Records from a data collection
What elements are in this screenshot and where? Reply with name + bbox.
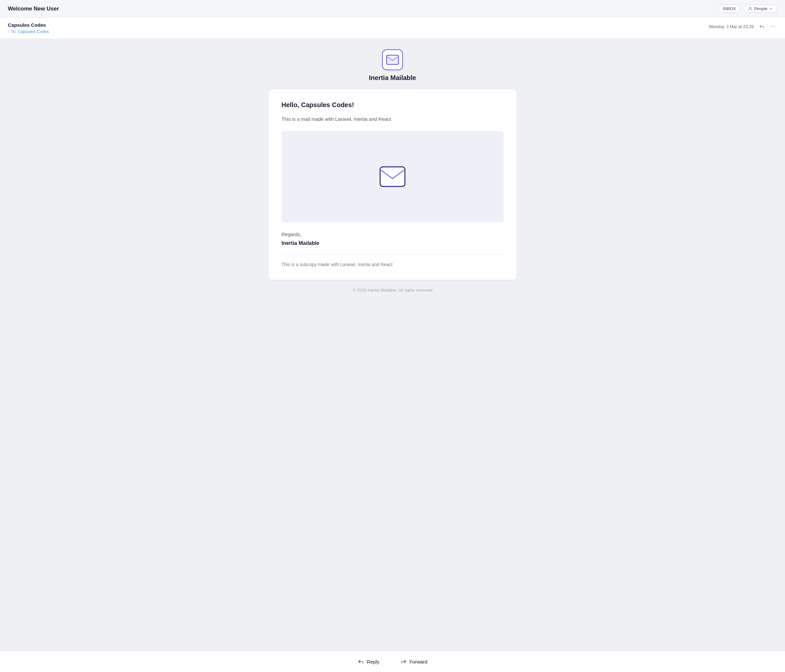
svg-point-0 [749,7,751,9]
email-meta-bar: Capsules Codes › To: Capsules Codes Mond… [0,18,785,39]
svg-rect-5 [380,167,405,186]
chevron-down-icon [769,7,773,11]
email-signature: Inertia Mailable [281,240,504,246]
svg-point-2 [772,26,773,27]
email-brand-header: Inertia Mailable [268,49,517,82]
bottom-action-bar: Reply Forward [0,651,785,672]
top-bar-right: INBOX People [718,5,777,13]
svg-rect-4 [386,55,399,64]
reply-label: Reply [367,659,379,664]
forward-label: Forward [410,659,427,664]
svg-point-1 [771,26,772,27]
reply-button[interactable]: Reply [352,656,384,667]
email-white-card: Hello, Capsules Codes! This is a mail ma… [268,89,517,280]
email-to-field[interactable]: › To: Capsules Codes [8,29,49,34]
forward-button[interactable]: Forward [395,656,433,667]
reply-icon-button[interactable] [758,22,766,31]
to-chevron-icon: › [8,30,9,34]
email-regards: Regards, [281,231,504,237]
email-greeting: Hello, Capsules Codes! [281,101,504,109]
email-sender-info: Capsules Codes › To: Capsules Codes [8,22,49,34]
email-card-wrapper: Inertia Mailable Hello, Capsules Codes! … [268,49,517,292]
inbox-badge[interactable]: INBOX [718,5,740,13]
email-meta-right: Monday, 3 Mar at 23:29 [709,22,777,31]
email-content-area: Inertia Mailable Hello, Capsules Codes! … [0,39,785,651]
email-illustration [281,131,504,222]
person-icon [748,6,753,11]
email-brand-title: Inertia Mailable [369,74,416,82]
svg-point-3 [774,26,775,27]
more-dots-icon [770,23,776,30]
email-sender-name: Capsules Codes [8,22,49,28]
email-to-label: To: Capsules Codes [11,29,49,34]
brand-icon-wrap [382,49,403,70]
email-footer-copyright: © 2025 Inertia Mailable. All rights rese… [268,288,517,292]
email-action-icons [758,22,777,31]
email-illustration-icon [380,166,405,187]
email-date: Monday, 3 Mar at 23:29 [709,24,754,29]
forward-action-icon [400,658,407,665]
more-options-button[interactable] [769,22,777,31]
people-button[interactable]: People [744,5,777,13]
people-label: People [754,6,767,11]
email-body-text: This is a mail made with Laravel, Inerti… [281,115,504,123]
top-bar: Welcome New User INBOX People [0,0,785,18]
reply-action-icon [358,658,364,665]
email-subcopy: This is a subcopy made with Laravel, Ine… [281,261,504,268]
reply-icon [759,23,765,30]
page-title: Welcome New User [8,6,59,12]
email-brand-icon [386,55,399,65]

THE PROBLEM.
Please find each line in the records above that holds the word "card", and copy it.

TASK ANSWER.
email-white-card: Hello, Capsules Codes! This is a mail ma… [268,89,517,280]
email-card-wrapper: Inertia Mailable Hello, Capsules Codes! … [268,49,517,292]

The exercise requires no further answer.